I’ll have more on various legislative hijinks in the coming weeks. Meanwhile, I’ve waded through almost 2,000 bills and resolutions churned out by lawmakers, and among them are efforts to:

• Define the beginning of life as “the moment that an egg is fertilized in the womb.” I fully expect that, sooner or later, someone is going to introduce an “Every Sperm Is Sacred” resolution. (Hat tip, Monty Python.)

• Define sex for statutory purposes as “a person’s immutable biological sex as determined by anatomy and genetics existing at the time of birth.” Or, expressed in musical theater terms, “Guys and Dolls.”

• Allow a divorce court to “provide for the ownership or joint ownership of any pet or companion animal owned by the parties.” I had some pretty contentious divorce bickering in the past. But the cat in residence was never an issue. She stayed with me, as I’m sure she preferred.

• Amend the state constitution to allow the public to propose laws by initiative. A petition would require a number of signatures “equal to five percent (5%) of votes cast in the state for the office of governor at the last preceding gubernatorial election.” Could the public possibly do a worse job than the legislature?

• Prohibit any government entity from banning gas stoves, heaters or water heaters. Not until they pry our cold, dead hands from them.

• Standardize the length of time that traffic signals must display the yellow “Caution” signal light. Sounds to me like somebody got a ticket.

• Raise the speed limit “on controlled-access state and interstate highways with four or more lanes to 75 miles per hour, from 70 miles per hour.” (See above comment.)

• Decriminalize the possession of small amounts (1 ounce) of marijuana for those 18 and older and institute a $25 fine or three hours of community service, but no jail. You could file this one under “blowing smoke.”

• Empower the state to nullify federal laws.

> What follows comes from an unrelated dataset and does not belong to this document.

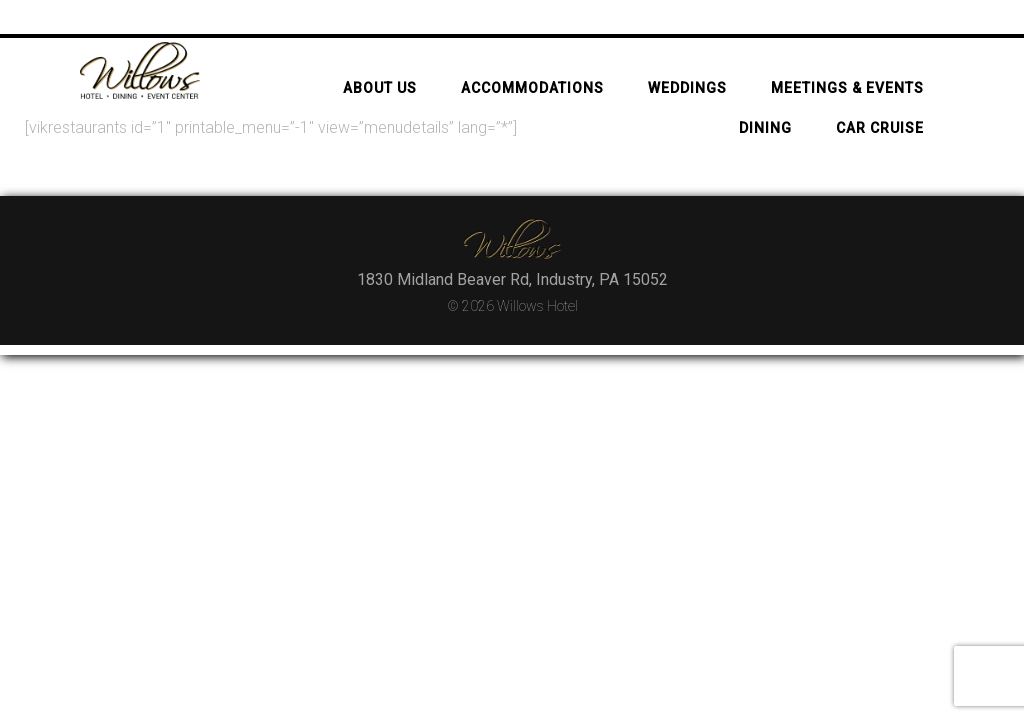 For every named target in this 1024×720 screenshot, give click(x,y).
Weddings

As I mentioned in a column last year about a similar effort, this sort of thing was pretty much dealt with in 1832 by a fellow named Andrew Jackson, who proclaimed “the power to annul a law of the United States, assumed by one State, incompatible with the existence of the Union, contradicted expressly by the letter of the Constitution, unauthorized by its spirit, inconsistent with every principle on which it was founded, and destructive of the great object for which it was formed.” But sure, let’s fight that battle again.

• Designate another official state motto (“Send Me”), two more official state songs (“Copperhead Road” and “The Tennessee in Me”) and an official pie (pumpkin). As I’ve noted before, we already have 10 official state songs. And yet legislators continue to ignore my plea to designate the banjo as our official state musical instrument. (And pecan pie is better.)

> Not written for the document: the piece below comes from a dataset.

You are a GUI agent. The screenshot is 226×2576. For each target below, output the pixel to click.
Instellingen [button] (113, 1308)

• Do away with Columbus Day. One measure would rename it Indigenous Peoples Day. A second would simply erase it, and instead add as a holiday the day after the Super Bowl. No name is suggested for that new holiday. But I suspect it would be known as Hangover Day.

• Change the designation of Juneteenth from a day of special observance to a legal holiday. I’d leave it as is.

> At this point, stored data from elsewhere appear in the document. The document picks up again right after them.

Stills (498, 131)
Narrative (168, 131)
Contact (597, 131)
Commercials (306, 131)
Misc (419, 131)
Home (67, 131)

• Honor Elliston Place Soda Shop – “a crown jewel in the meat-and-three restaurant legacy of Nashville” – on a “milestone occasion.” That milestone: 83 years. I love Elliston Place. But while a number of anniversaries might be considered a milestone – 50, 75, even 80, maybe – 83 ain’t one. Still, the resolution passed the House unanimously.

• Require candidates for constable to undergo and pass “a cognitive and psychological test ... to determine whether the candidate is mentally and cognitively fit to perform the duties of a constable.”

I humbly suggest that the bill shouldn’t be limited to candidates for constable. If you get my drift.

Joe Rogers is a former writer for The Tennessean and editor for The New York Times. He is retired and living in Nashville.